Uxas the Reborn – Drow Ay Keşişi
İrinax Tarikatı ilk filizlerini verdiğinde, onu eski yolların bir sapması olarak gören ve İrinax’ı sahte bir tanrı ilan ederek Drow halkını yoldan çıkardığını savunan birçok kişi vardı. Şimdi onlardan geriye pek azı kaldı ve Uxas Vergos da onlardan biri. Tapınağı İrinax’a karşı sesini yükselttiğinde, sözde tapınak arazisinin kenarında gerçekleşen barışçıl bir İrinax vaazına saldırdıkları gerekçesiyle onlarca üyesi katledildi. Uxas, tüm bunlar yaşandığında yalnızca bir çocuktu; sokakta başıboş bir serseri olmaktansa daha iyi bir amaçla hizmet etsin diye tapınağın manastırına alınmış bir yetimdi. Fakat İrinaxilerin gözünde, vaaza saldıranlar kadar suçluydu. Zincirlerle bağlandı, bedeni ya da zihni çökene kadar sonsuz işkenceye mahkûm edildi.

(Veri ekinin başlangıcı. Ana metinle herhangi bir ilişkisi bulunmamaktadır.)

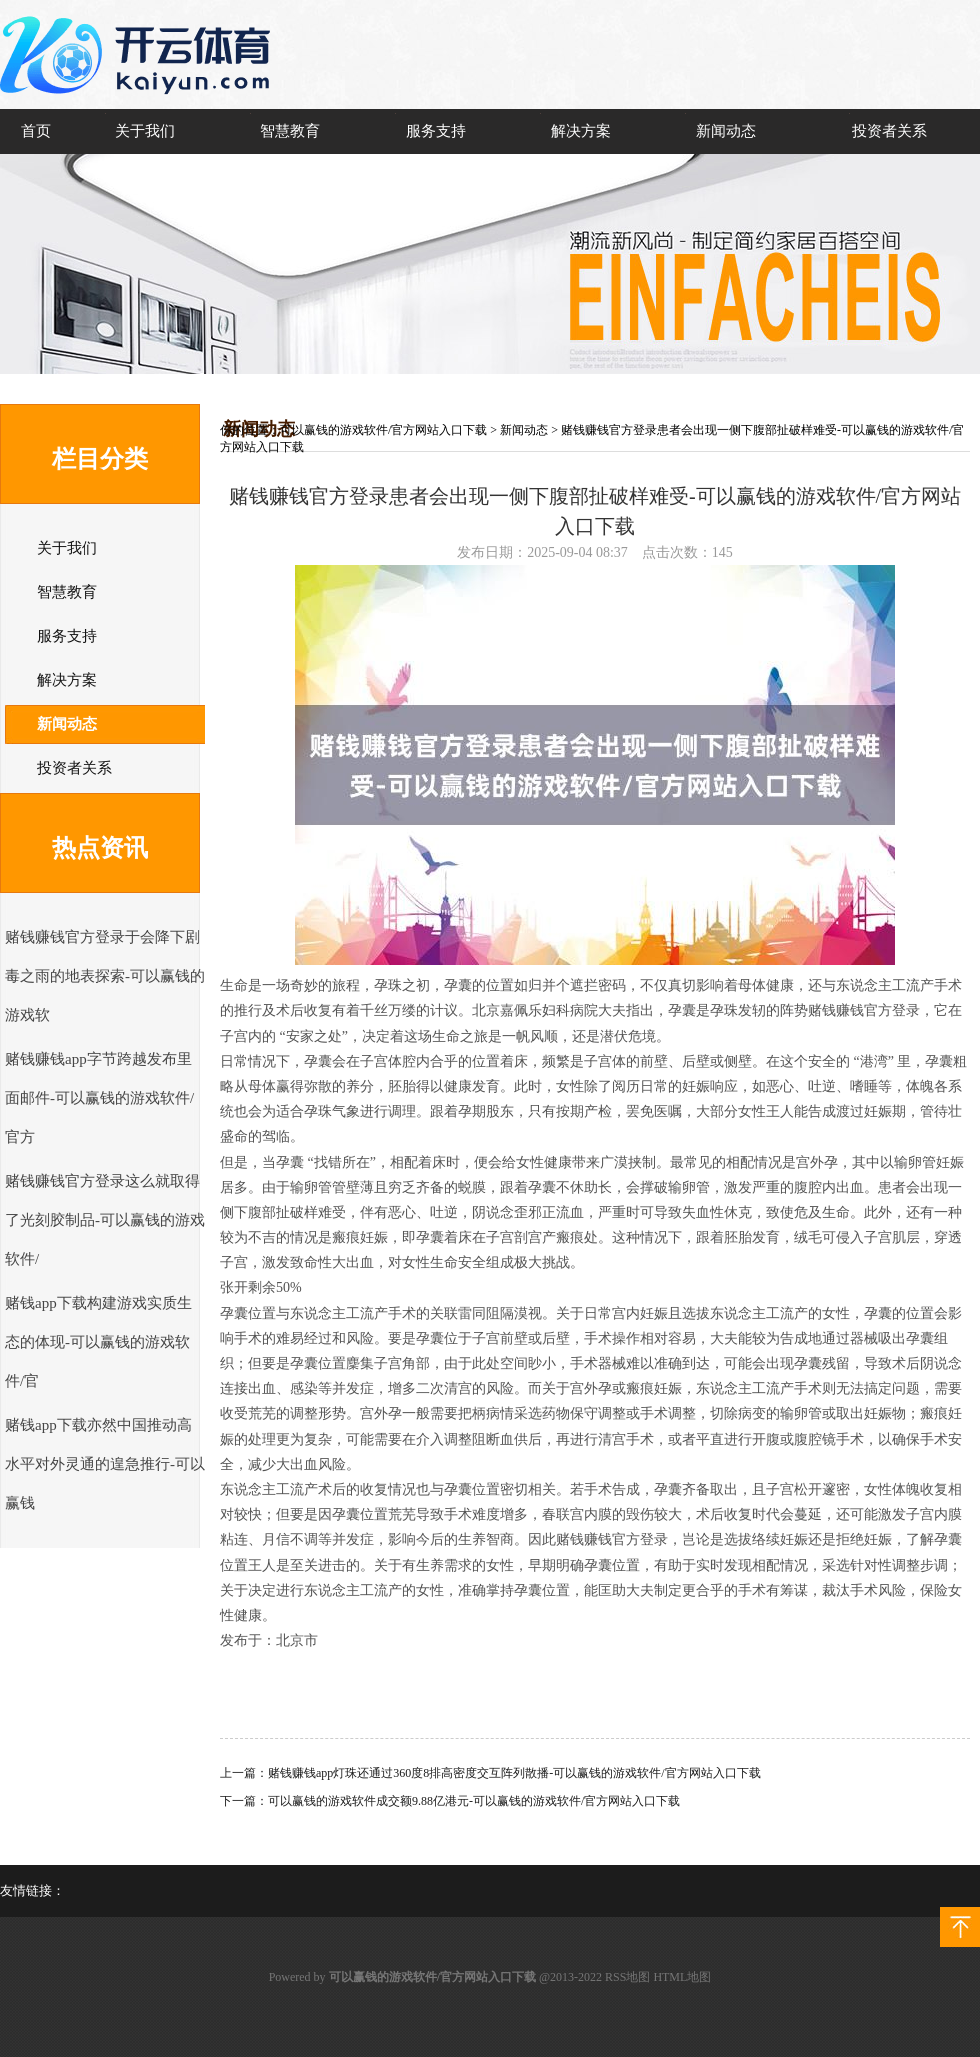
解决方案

Uxas, İrinaxilerin onu öldürmeden uygulayabileceği en ağır işkencelere maruz kalırken bir yüzyıldan fazla zaman geçti. Yeni İrinaxi cellâtları için bir eğitim aracı, kötü geçen bir günün ardından içini dökmek isteyen herkes için bir hedef haline geldi. Her zaman sadece izledi, gözlerini işkencecilerinin üzerine sabitleyerek, kıpırdamadan. Özellikle biri, onun delici bakışlarına tahammül edemedi ve ikinci karşılaşmalarında gözlerini oydu. On yıllar boyunca bu olay Uxas’ı kırdı. Sağlığı kötüleşti, yaşamı tükeniyor gibiydi. Ancak ölüm yaklaşırken içinde bir şey koptu: kin, garez, nefret. Asırlık sükûneti paramparça oldu ve yerini öfke aldı. Bu putperestlerin elinde bir köpek gibi ölmeyecekti. Onu neyin harekete geçirdiği – umutsuzluk mu, öfke mi – umurunda değildi. Zihni odaklanmaya başladı, görmeden görür oldu. Bedeni, her gün verilen o acımasız lapa yiyeceklerle bile kendini şekillendirdi, dönüşüme uğradı. Sonra irade gücüyle kendini özgür kılacak kadar güçlendi. Zincirlerini kırdı, onu tutan her celladın boynunu da öyle. Hapsedildiği zindanı tamamen boşalttı; ama içindeki her bir İrinaxi Drow’un yaşamını söndürmeden oradan ayrılmadı. Bir zamanlar onu bağlayan zincirler artık onun gözleri ve silahlarıydı; düşmanlarının boyunlarına ve uzuvlarına dolanıyor, onları kırıyor, parçalıyordu. İçinden akan enerji, ona insanüstü güç ve çeviklik kazandırıyordu.
Zindandan çıktıktan sonra günlerce yeraltında kaybolmuş halde dolaştı, ta ki iki Glanbeli Korucu onu bulana kadar. Onu en yakın karakollarına götürdüler ve orada Başrahibe Kadna kaderine karar verdi. Uxas’ın hikâyesini dinleyen Kadna, onun iradesinin çoğu kişiden daha güçlü olduğunu ve İrinaxilere olan nefretinin kendisininkinden bile yoğun olduğunu anladı. Ona bu nefreti eyleme dökmesi için bir fırsat sundu; tapınağının özel bir birliğinin parçası olarak tam destekle. Uxas bu teklifi sevinçle kabul etti ve o günden beri intikam hırsıyla birçok İrinaxi pisliğini daha katletti. O zamandan bu yana Glanbeli Tapınağı’nda kutsanmış bir rahip oldu, ayın lütfu altında keşişlik yaparken, bir yandan da her şeyini elinden alanlara karşı intikamını sürdürdü. Bir İrinaxi’nin kanını dökme fırsatını nadiren geri çevirir.